In 2013 werd je ontdekt tijdens The Wild Bunch. Droomde je als kind al van een carrière als radiomaker?
‘Ik heb altijd iets met muziek gehad. Ik speelde viool en luisterde als kind al bijna 24/7 naar muziek. Toch is radio maken nooit echt een kinderdroom geweest. Dat is veranderd toen ik na het middelbaar moest beslissen wat ik wilde studeren. Ik wilde graag een opleiding radio volgen aan het Rits. Dat leek me geweldig, maar ik ben nogal impulsief en schreef me uiteindelijk niet in omdat ik schrik had dat het een bevlieging was.
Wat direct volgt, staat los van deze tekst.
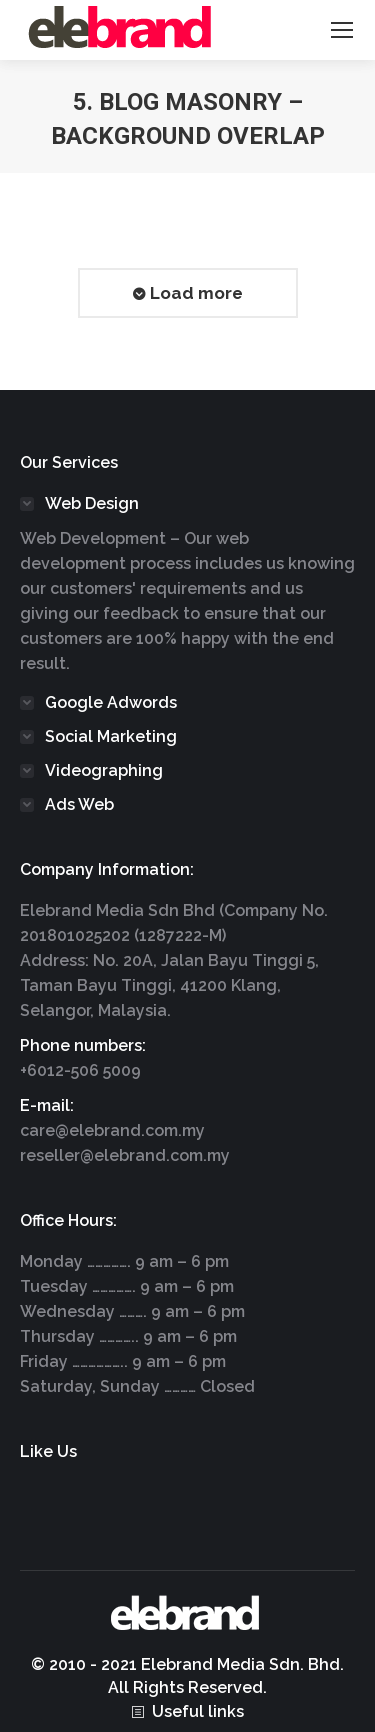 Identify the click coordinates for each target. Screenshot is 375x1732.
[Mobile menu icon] (342, 30) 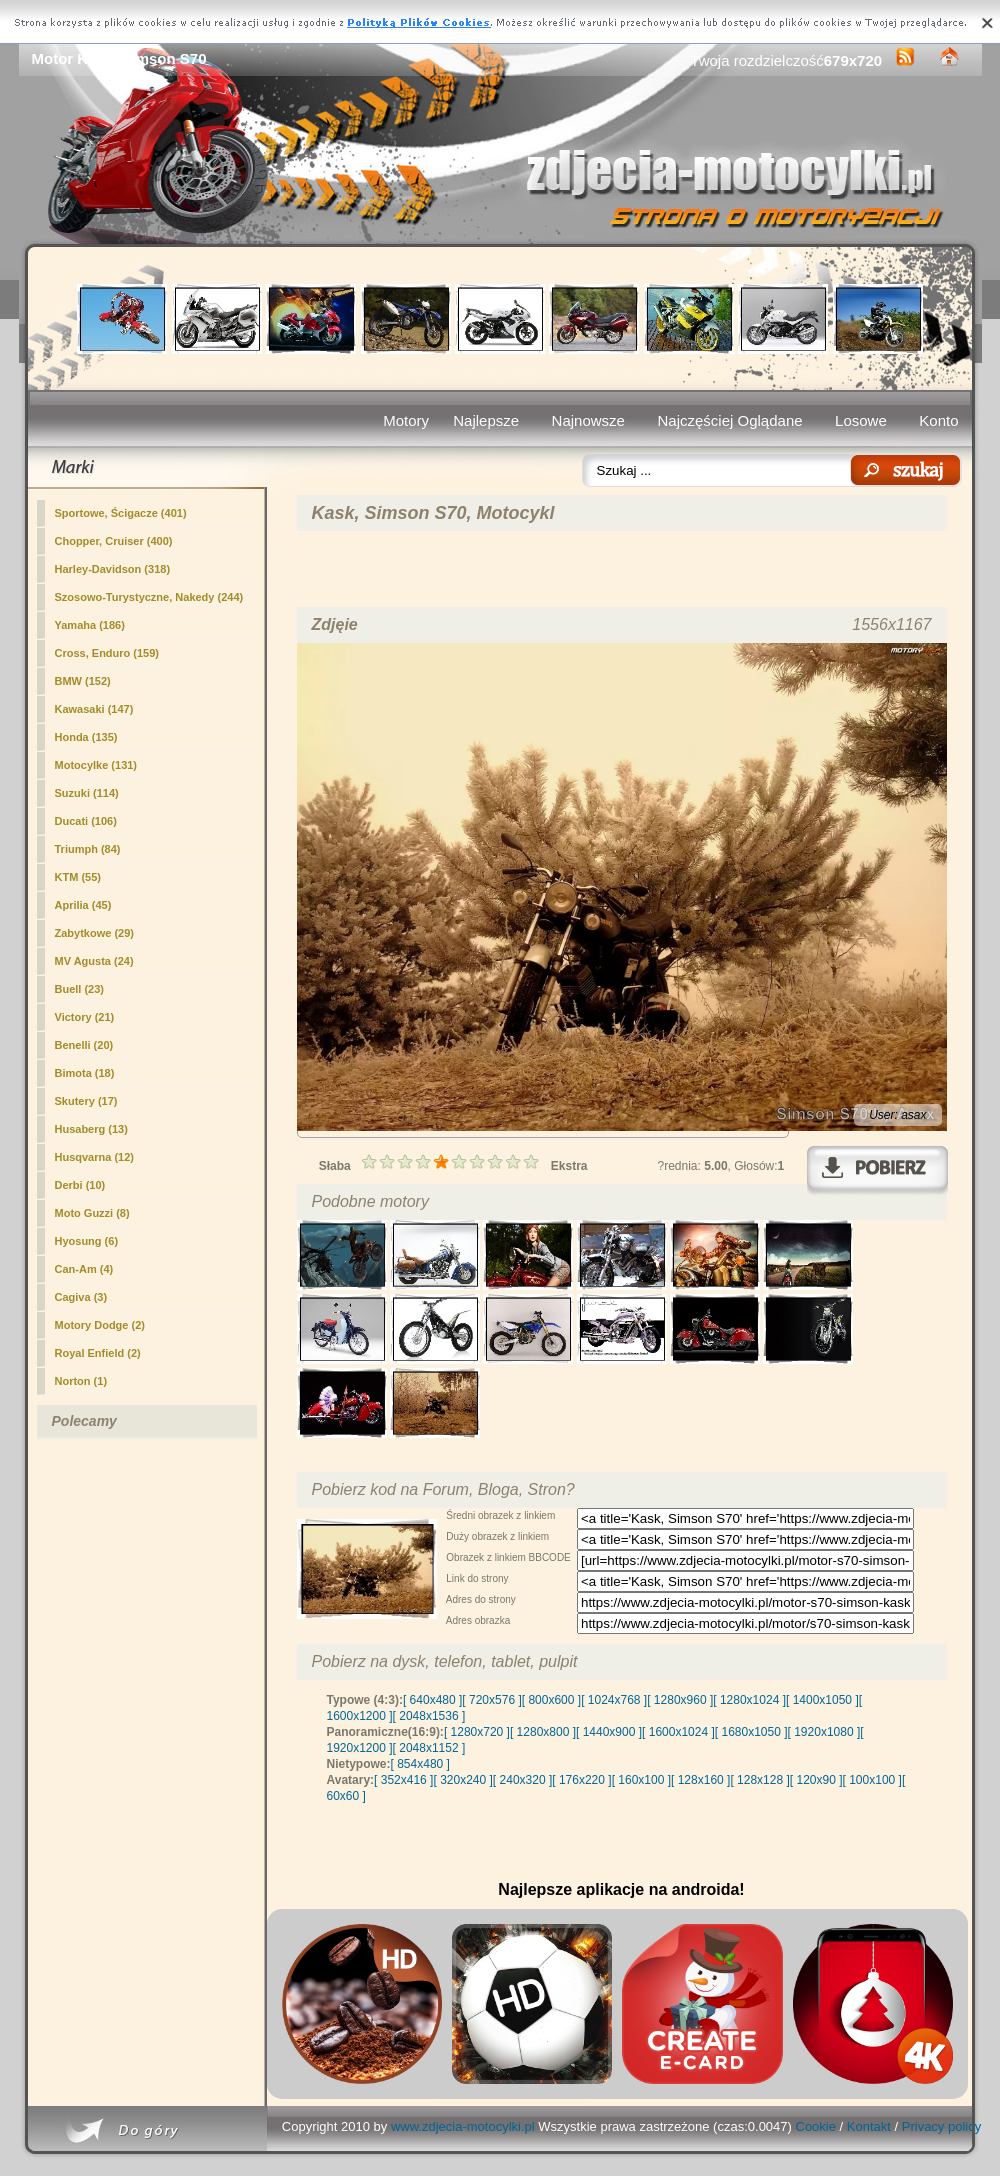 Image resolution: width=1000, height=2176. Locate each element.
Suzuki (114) (87, 793)
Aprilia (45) (83, 905)
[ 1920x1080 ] (824, 1732)
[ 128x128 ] (759, 1780)
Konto (938, 420)
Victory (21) (85, 1017)
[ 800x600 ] (551, 1700)
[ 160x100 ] (641, 1780)
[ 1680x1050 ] (751, 1732)
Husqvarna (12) (94, 1157)
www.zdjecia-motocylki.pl (463, 2126)
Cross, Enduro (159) (107, 653)
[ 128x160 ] (700, 1780)
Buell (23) (80, 989)
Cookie (816, 2126)
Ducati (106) (86, 821)
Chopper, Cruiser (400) (114, 541)
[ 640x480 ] (432, 1700)
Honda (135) (86, 737)
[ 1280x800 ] (543, 1732)
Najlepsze (486, 420)
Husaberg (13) (91, 1129)
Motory (406, 420)
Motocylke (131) (96, 765)
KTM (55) (78, 877)
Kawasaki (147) (94, 709)
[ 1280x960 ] (680, 1700)
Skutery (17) (86, 1101)
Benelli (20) (84, 1045)
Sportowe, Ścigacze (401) (121, 513)
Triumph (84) (88, 849)
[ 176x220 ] (581, 1780)
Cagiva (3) (81, 1297)
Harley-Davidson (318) (113, 569)
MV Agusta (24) (94, 961)
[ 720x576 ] (491, 1700)
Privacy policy (941, 2126)
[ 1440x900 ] (609, 1732)
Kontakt (869, 2126)
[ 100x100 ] (872, 1780)
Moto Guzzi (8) (92, 1213)
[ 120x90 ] (816, 1780)
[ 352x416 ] (403, 1780)
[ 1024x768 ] (614, 1700)
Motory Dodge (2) (100, 1325)
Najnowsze (588, 420)
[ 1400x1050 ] (822, 1700)
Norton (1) (81, 1381)
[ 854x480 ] (420, 1764)
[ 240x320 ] (522, 1780)
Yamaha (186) (90, 625)
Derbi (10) (80, 1185)
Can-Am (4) (84, 1269)
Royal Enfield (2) (98, 1353)
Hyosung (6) (87, 1241)
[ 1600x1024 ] (678, 1732)
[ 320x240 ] (462, 1780)
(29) (94, 933)
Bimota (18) (85, 1073)
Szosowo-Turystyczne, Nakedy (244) (149, 597)
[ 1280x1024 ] (749, 1700)
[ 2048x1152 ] (429, 1748)
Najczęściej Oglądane (729, 420)
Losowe (861, 420)
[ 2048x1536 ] (429, 1716)
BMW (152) (83, 681)
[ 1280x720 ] (477, 1732) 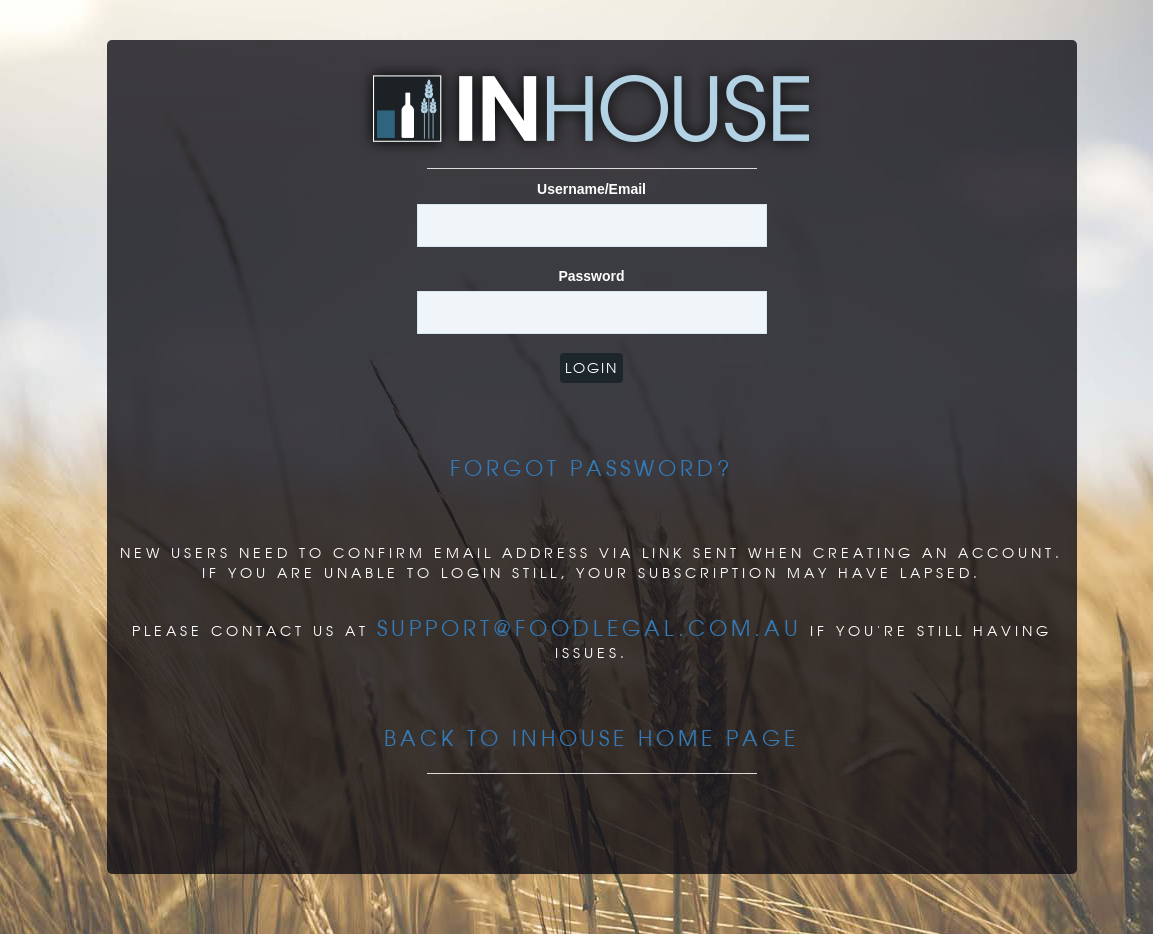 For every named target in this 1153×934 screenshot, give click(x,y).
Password (591, 276)
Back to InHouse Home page (591, 738)
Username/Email (591, 189)
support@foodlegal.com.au (589, 628)
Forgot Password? (591, 468) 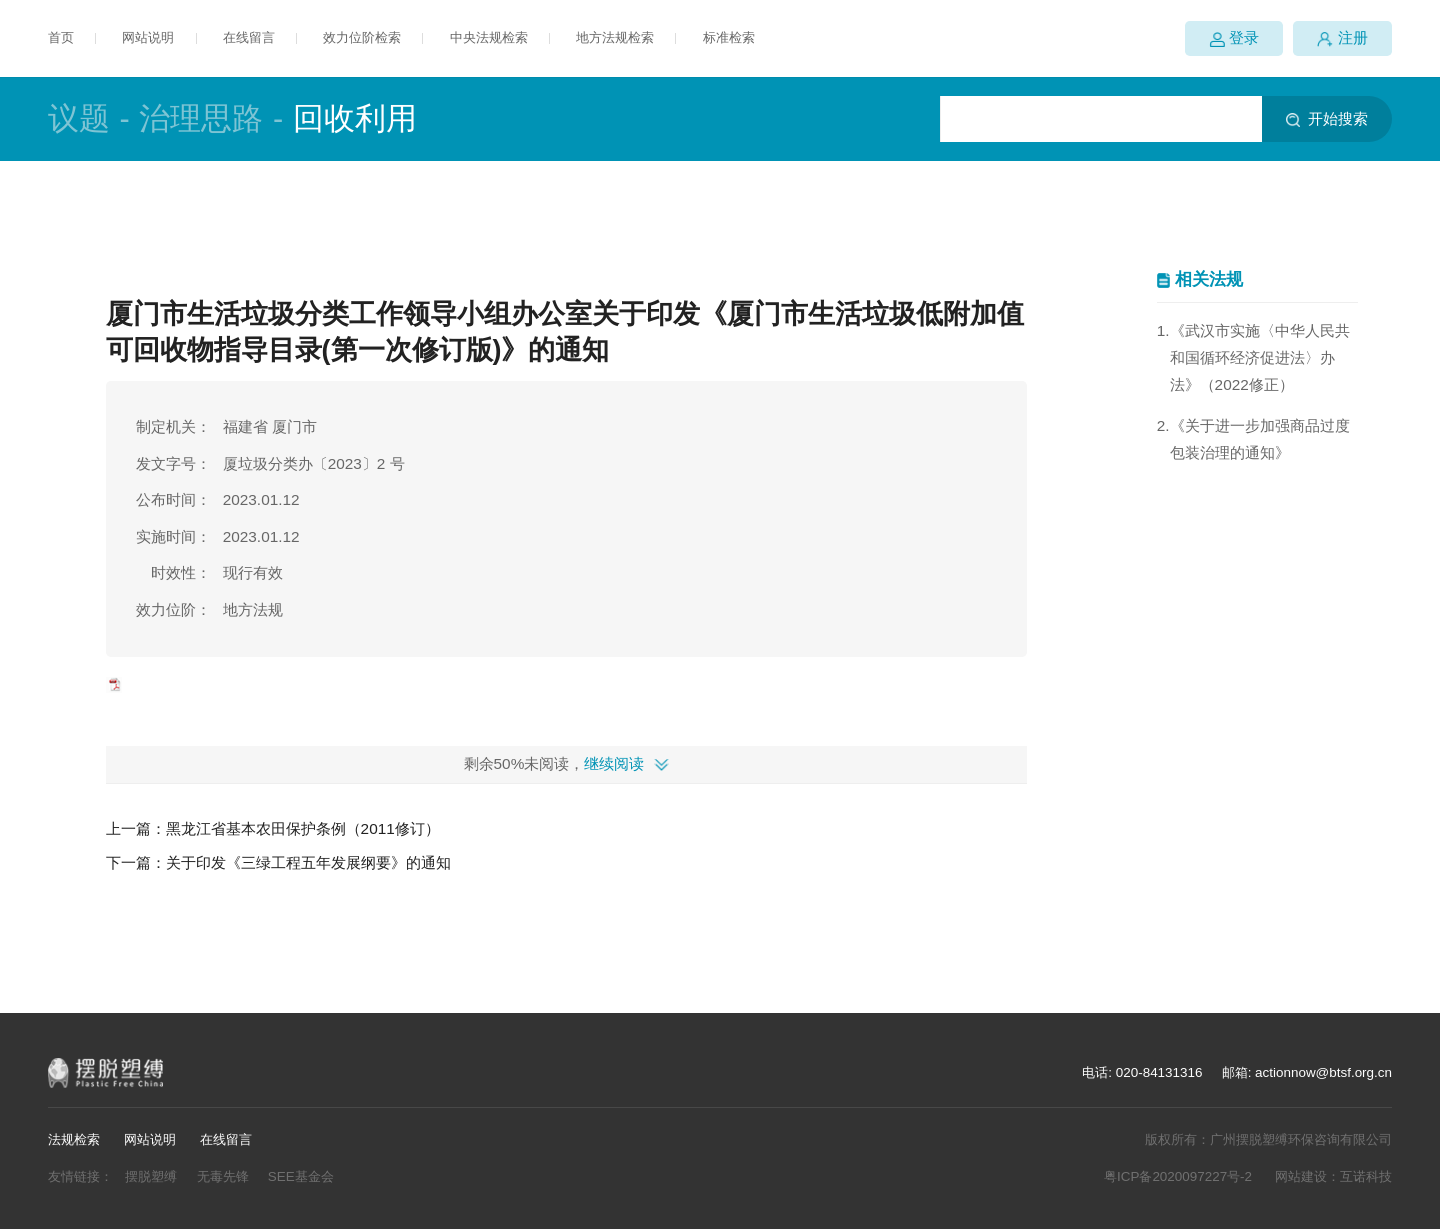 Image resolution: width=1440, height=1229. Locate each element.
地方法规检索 (615, 37)
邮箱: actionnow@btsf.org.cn (1307, 1072)
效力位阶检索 (362, 37)
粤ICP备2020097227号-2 (1178, 1176)
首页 (61, 37)
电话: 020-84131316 (1142, 1072)
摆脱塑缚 (151, 1176)
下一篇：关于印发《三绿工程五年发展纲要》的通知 (278, 862)
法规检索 (74, 1139)
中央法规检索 (489, 37)
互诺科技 (1366, 1176)
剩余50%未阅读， (554, 763)
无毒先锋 (223, 1176)
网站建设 (1301, 1176)
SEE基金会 (301, 1176)
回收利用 (355, 118)
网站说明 (148, 37)
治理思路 (201, 118)
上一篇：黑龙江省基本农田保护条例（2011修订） (273, 828)
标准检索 (729, 37)
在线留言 (249, 37)
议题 (79, 118)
Pas toen ik mijn diploma vertaler-tolk op zak had, heb ik me volop in het radio-avontuur gestort.'
Ik praat supergraag met mensen en zou iedereen wel honderden vragen willen stellen, gewoon uit interesse.
'In mijn laatste jaar Radio aan het Rits wilde ik graag deelnemen aan The Wild Bunch. Dat is een project van Studio Brussel dat ook wel bekend is onder de naam Studio Dada, en dat jonge radiomakers de kans geeft om te tonen wat ze in huis hebben. Iedere kandidaat moest een stemproef doorsturen. Ik was dat uit het oog verloren, maar werd er op de valreep aan herinnerd door een vriend. Enkele uren voordat de stemproef binnen moest zijn, stak ik nog snel iets in elkaar. Ik ben die vriend vandaag nog steeds dankbaar, want niet veel later mocht ik bij de grote bazen op gesprek.’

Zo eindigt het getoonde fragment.